Raising the alarm over the rapidly deteriorating humanitarian situation in Yemen, the top United Nations relief official on Friday underscored the need for all parties to avoid further military activity around Hudaydah port – the vital lifeline through which food and fuel flows into the war-torn country.
“It is far from clear that the recent intensification of fighting is producing any winners,” Mark Lowcock, the UN Emergency Relief Coordinator, told the Security Council on Friday.
“It is, though, abundantly clear, all too abundantly clear, who the losers are: millions of Yemenis civilians, most of them women and children, whose lives are right on the line.”
Bleak humanitarian situation
Across Yemen – which was already among the world’s poorest countries before fighting erupted in 2015 – well over three-quarters of the population is in need of humanitarian assistance; some 18 million people, including women and children are food insecure, eight million of them severely-food insecure; millions of families have are without a source of income, with teachers, health and sanitation workers and public servants not paid any wages in two years.
Challenges are further compounded by wave after wave of cholera outbreaks and fighting that has not only claimed civilian lives, but also severely hampered delivery of life-saving aid.
Despite heavy odds, work of brave humanitarians on the ground and the support of the international donor community had been successful in keeping the situation “stable” and avoiding the “worst loss” of life, said Mr. Lowock.
Aid operation could be overwhelmed
However, two recent developments are now threatening to “overwhelm the aid operation”, he warned.
“The first is a marked economic deterioration, symptomized by the depreciation of the Yemeni Rial by some 30 per cent in the last month or so,” said Mr. Lowcock, who is also the UN Under-Secretary-General for Humanitarian Affairs.
We are already seeing pockets of famine-like-conditions … people are eating leaves because they have no other form of sustenance – UN relief chief
Because almost all the food consumed in Yemen is imported, that depreciation translates directly into a sharp increase in the price of food, who are food insecure but who are not reached by the aid operation, he explained.
“We are already seeing pockets of famine-like-conditions – including cases where people are eating leaves because they have no other form of sustenance.”

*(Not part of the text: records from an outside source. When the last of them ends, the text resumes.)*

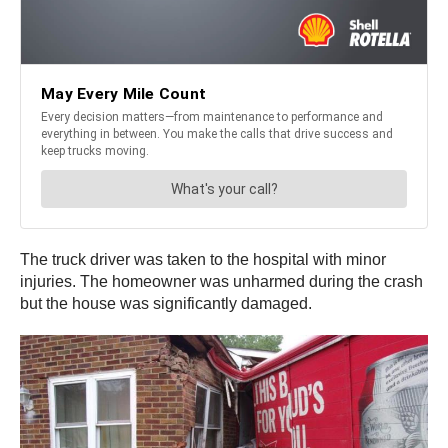
The truck driver was taken to the hospital with minor
injuries. The homeowner was unharmed during the crash
but the house was significantly damaged.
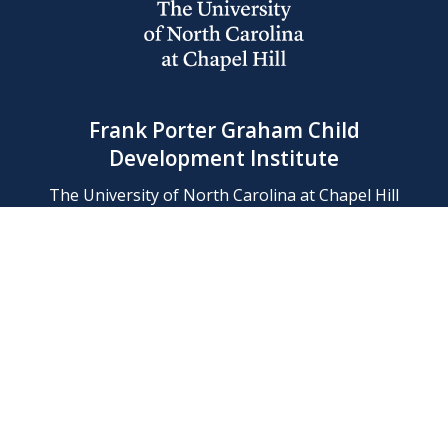
Frank Porter Graham Child
Development Institute
The University of North Carolina at Chapel Hill
Campus Box 8180, Chapel Hill, NC 27599-8180
Phone: (919) 966-1702
Contact Us
Find Us
Support Us
Employment
Web/Privacy Policies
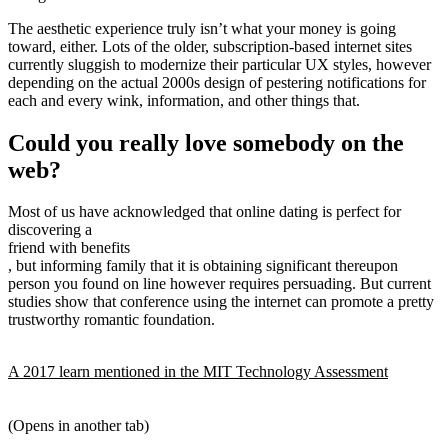
The aesthetic experience truly isn’t what your money is going
toward, either. Lots of the older, subscription-based internet sites
currently sluggish to modernize their particular UX styles, however
depending on the actual 2000s design of pestering
notifications for
each and every wink, information, and other things that.
Could you really love somebody on the
web?
Most of us have acknowledged that online dating is perfect for
discovering a
friend with benefits
, but informing family that it is obtaining significant thereupon
person you found on line however requires persuading. But current
studies show that conference using the internet can promote a pretty
trustworthy romantic foundation.
A 2017 learn mentioned in the MIT Technology Assessment
(Opens in another tab)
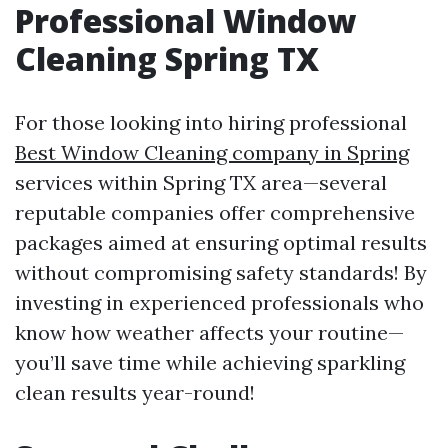
Professional Window
Cleaning Spring TX
For those looking into hiring professional
Best Window Cleaning company in Spring
services within Spring TX area—several
reputable companies offer comprehensive
packages aimed at ensuring optimal results
without compromising safety standards! By
investing in experienced professionals who
know how weather affects your routine—
you’ll save time while achieving sparkling
clean results year-round!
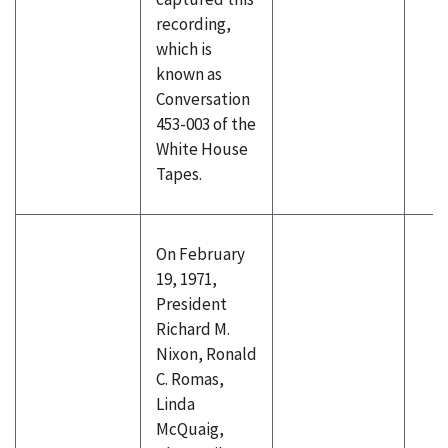
recording,
which is
known as
Conversation
453-003 of the
White House
Tapes.
On February
19, 1971,
President
Richard M.
Nixon, Ronald
C. Romas,
Linda
McQuaig,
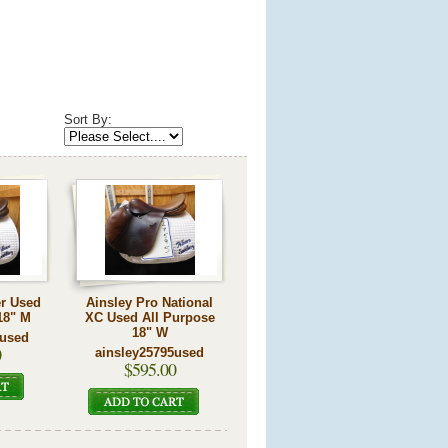
Sort By:
er Used
Ainsley Pro National
18" M
XC Used All Purpose
18" W
0used
0
ainsley25795used
$595.00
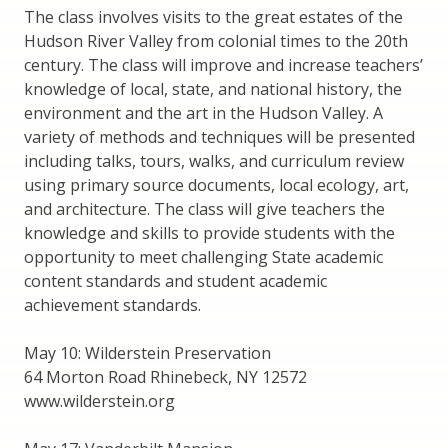
The class involves visits to the great estates of the
Hudson River Valley from colonial times to the 20th
century. The class will improve and increase teachers’
knowledge of local, state, and national history, the
environment and the art in the Hudson Valley. A
variety of methods and techniques will be presented
including talks, tours, walks, and curriculum review
using primary source documents, local ecology, art,
and architecture. The class will give teachers the
knowledge and skills to provide students with the
opportunity to meet challenging State academic
content standards and student academic
achievement standards.
May 10: Wilderstein Preservation
64 Morton Road Rhinebeck, NY 12572
www.wilderstein.org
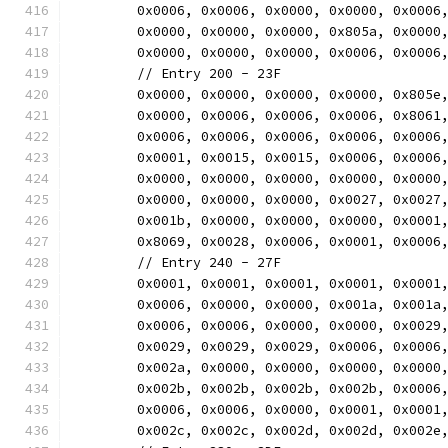
	0x0006, 0x0006, 0x0000, 0x0000, 0x0006
	0x0000, 0x0000, 0x0000, 0x805a, 0x0000
	0x0000, 0x0000, 0x0000, 0x0006, 0x0006
	// Entry 200 - 23F
	0x0000, 0x0000, 0x0000, 0x0000, 0x805e
	0x0000, 0x0006, 0x0006, 0x0006, 0x8061
	0x0006, 0x0006, 0x0006, 0x0006, 0x0006
	0x0001, 0x0015, 0x0015, 0x0006, 0x0006
	0x0000, 0x0000, 0x0000, 0x0000, 0x0000
	0x0000, 0x0000, 0x0000, 0x0027, 0x0027
	0x001b, 0x0000, 0x0000, 0x0000, 0x0001
	0x8069, 0x0028, 0x0006, 0x0001, 0x0006
	// Entry 240 - 27F
	0x0001, 0x0001, 0x0001, 0x0001, 0x0001
	0x0006, 0x0000, 0x0000, 0x001a, 0x001a
	0x0006, 0x0006, 0x0000, 0x0000, 0x0029
	0x0029, 0x0029, 0x0029, 0x0006, 0x0006
	0x002a, 0x0000, 0x0000, 0x0000, 0x0000
	0x002b, 0x002b, 0x002b, 0x002b, 0x0006
	0x0006, 0x0006, 0x0000, 0x0001, 0x0001
	0x002c, 0x002c, 0x002d, 0x002d, 0x002e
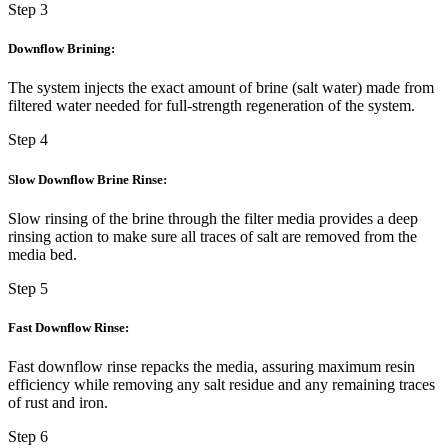
Step 3
Downflow Brining:
The system injects the exact amount of brine (salt water) made from
filtered water needed for full-strength regeneration of the system.
Step 4
Slow Downflow Brine Rinse:
Slow rinsing of the brine through the filter media provides a deep
rinsing action to make sure all traces of salt are removed from the
media bed.
Step 5
Fast Downflow Rinse:
Fast downflow rinse repacks the media, assuring maximum resin
efficiency while removing any salt residue and any remaining traces
of rust and iron.
Step 6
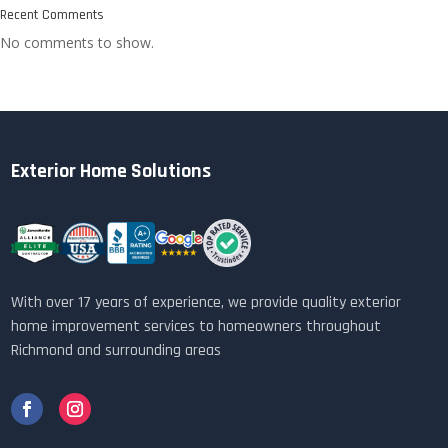
Recent Comments
No comments to show.
Exterior Home Solutions
With over 17 years of experience, we provide quality exterior
home improvement services to homeowners throughout
Richmond and surrounding areas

The second development, continued Mr. Lowcock is the intensification of fighting around Hudaydah, choking the vital port which the aid operation and the commercial markets depend on.
Heading off an impeding catastrophe
In his briefing, Mr. Lowcock underscored that while humanitarian action can be scaled up, relief organizations “simply cannot look after the needs of all 29 million Yemenis.”
“That is untenable,” he stressed, asking the Security Council for support in “three key areas” to prevent a complete collapse.
The areas, he outlined, are:
Immediate measures to stabilize the economy and support the exchange rate;
Everyone with a stake in the conflict to uphold their obligations to protect civilians and civilian infrastructure, facilitate aid access to vulnerable people; and
All parties to find practical solutions to key issues, including ways civilians in need of medical treatment can travel outside the country to receive it.
“And, of course, and finally, the parties need to get around the negotiating table and engage seriously with the efforts of the Secretary-General’s Special Envoy [Martin Griffiths] on a positive path towards peace,” he concluded.